By the end of that year, Ackman admitted he was “$400 million to $500 million” in the red but that he would hold his short position “to the end of the Earth”. The long battle between the two men is recounted in CNBC host Scott Wapner’s book When the Wolves Bite, which suggests Ackman was hobbled by his ego and the fact he could not bear the thought of losing his bet to Icahn.

Big ego: a good thing?

Nevertheless, some argue a large ego is a necessity on Wall Street. “In this business, being an egomaniac is a good thing”, writes Daniel Strachman in his book Fundamentals of Hedge Fund Management. “You need to believe you are the best money manager in the world,” he says. “You have to think in your heart of hearts you are the best and you should be in the hall of fame, along with all the other great managers”.

Hedge fund managers “who do not check their egos at the door are the ones who are successful and the ones who come out on top” in the “kill or be killed” world of Wall Street, argues Strachman.

Is there any truth to this alpha male rhetoric? A certain level of confidence appears to be important, with some financial studies finding diffidence and underconfidence can negatively impact performance and decision making. Another widely-cited study suggested overconfident people are more likely to survive in high-stakes environments such as the finance industry, despite the increased likelihood of “faulty assessments, unrealistic expectations and hazardous decisions”.

But a wealth of literature indicates investors should keep their ego in check. One study, Fund Manager Overconfidence and Investment Performance: Evidence from Mutual Funds, found that fund managers become overconfident after periods of strong performance, causing them to then make poorer decisions which hurt performance. Examining the returns of 4,600 US funds, it found you could profit by shorting funds managed by overconfident investors and buying ones run by “normally” confident investors.
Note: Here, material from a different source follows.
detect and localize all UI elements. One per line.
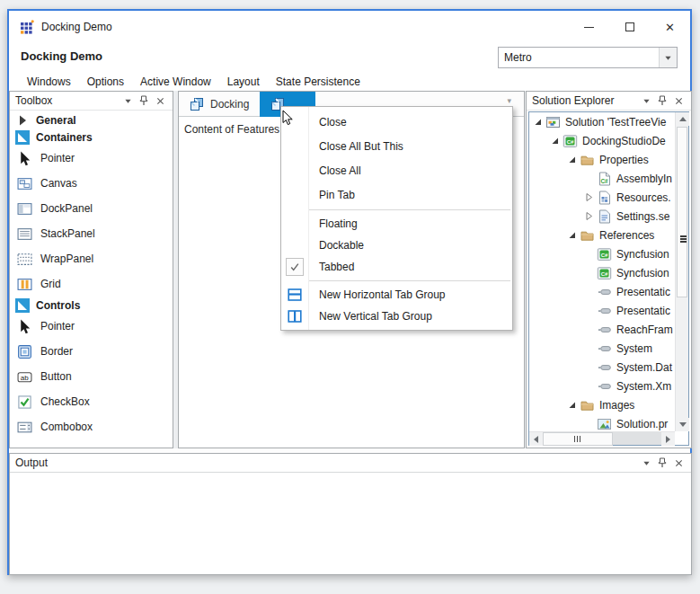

Research also shows investors should be wary of companies headed by egotistical chief executives. Finance research has shown that most acquisitions hurt the shareholders of the acquiring firm – unsurprising, as acquiring companies usually must pay a significant premium to the current stock price of the target firm.

Narcissism

These findings are well known, so why do some chief executives push for large and risky acquisitions? Chief executive ego and compensation “is the most important reason of all”, according to BankingHQ, a blog run by an anonymous professional working in venture capital in London. “There is,” he says, “no better feeling than waking up to find the deal you have secretly been working on for months making the front pages of the Financial Times”.

This doesn’t appear to be an exaggeration. One study, CEO Narcissism and the Takeover Process, found that chief executives of acquiring companies tended to be significantly more narcissistic than those of target companies, while other research confirms overconfident chief executives are much more likely to try and make big corporate deals.

Ego is always likely to play an important role in the financial world, says Ritholtz Wealth Management's Ben Carlson. "Most people who have the drive to become top performers and earn boatloads of money eventually begin to crave something else," says Carlson. "Fame is the next logical step once money and power are checked off the list." As for Bill Gross, "I can't tell if it's refreshing or sad that even billionaires who've reached the pinnacle of their profession still crave adulation for their accomplishments."